Arquivo mensal: janeiro 2014

Ritos Preliminares

cavaloI. Rak Ṷedyān Runā

Lamās mon uχsgabyū Sukellī me delṷāđđetso ṷo rodarkū, Lugoṷs me riyos ṷreχteso ṷo rodarkū, Maponī me glanos ṷreχteso ṷo rodarkū, in karantī lubīk.

Moy lānobitun in mon troṷgī rodāte: Eponās đerkan, Brigindonos karantyan, Kirkyī ṷiđđun, Nantosṷeltās raton, Nemetonās obnun, Nodentos sṷanton, ad in Bitū Triyon ṷreχtun Dēṷoy Senisteroy samalī in Albyē ṷregont.

In skatū loṷketūk papū, papū in diū noχtik moy māronerton aneχtlon sṷeson rodāte.

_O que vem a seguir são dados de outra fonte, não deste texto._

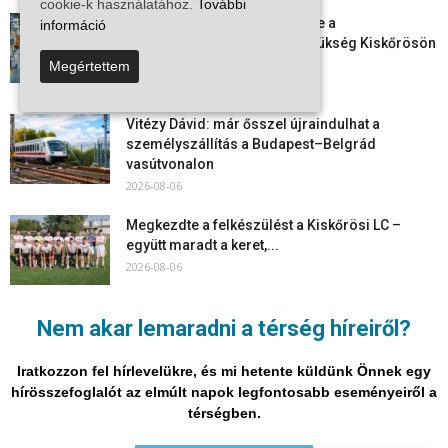
cookie-k használatához.
További
Aktuális állásajánlatok: ezekre a
információ
munkavállalókra van most szükség Kiskőrösön
és a...
Megértettem
2026-08-07
Vitézy Dávid: már ősszel újraindulhat a
személyszállítás a Budapest–Belgrád
vasútvonalon
2026-08-06
Megkezdte a felkészülést a Kiskőrösi LC –
együtt maradt a keret,...
2026-08-06
Mi történik Európa felett? Ezért nem tud
Nem akar lemaradni a térség híreiről?
szabadulni a kontinens a...
2026-08-05
Iratkozzon fel hírlevelükre, és mi hetente küldünk Önnek egy
hírösszefoglalót az elmúlt napok legfontosabb eseményeiről a
térségben.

A runā (segredo) é uma curta prece que prepara o indivíduo para outro rito. Deve ser dita em voz baixa e cadenciada como as ondas do mar, preferencialmente em um lugar tranquilo e retirado, dentro de casa ou não, ou, se possível, às margens do mar ou de um rio. 

I. Runa antes da Oração

Ergo minhas mãos sob o olhar de Sukellos que me formou, sob o olhar de Lugus que me fez livre, sob o olhar de Maponos que me fez puro, em amizade e alegria.

Dai-me prosperidade em minha necessidade: o amor de Eponā, a amizade de Brigindū, a sabedoria de Kirkyos, a benção de Nantosṷeltā, o temor de Nemetonā, a vontade de Nodens, para que no Mundo do Três eu faça como os Dēṷoy e os Ancestrais fazem em Albiyon.

Em cada sombra e luz, em cada dia e noite, dai-me vosso poder e proteção.

moedaSubrātiū  Gniyatēs

Benção do Agente

II. Lītus Pempegenyī

Eχsregontū, eχsregontū! Adgabyontū, adgabyontū!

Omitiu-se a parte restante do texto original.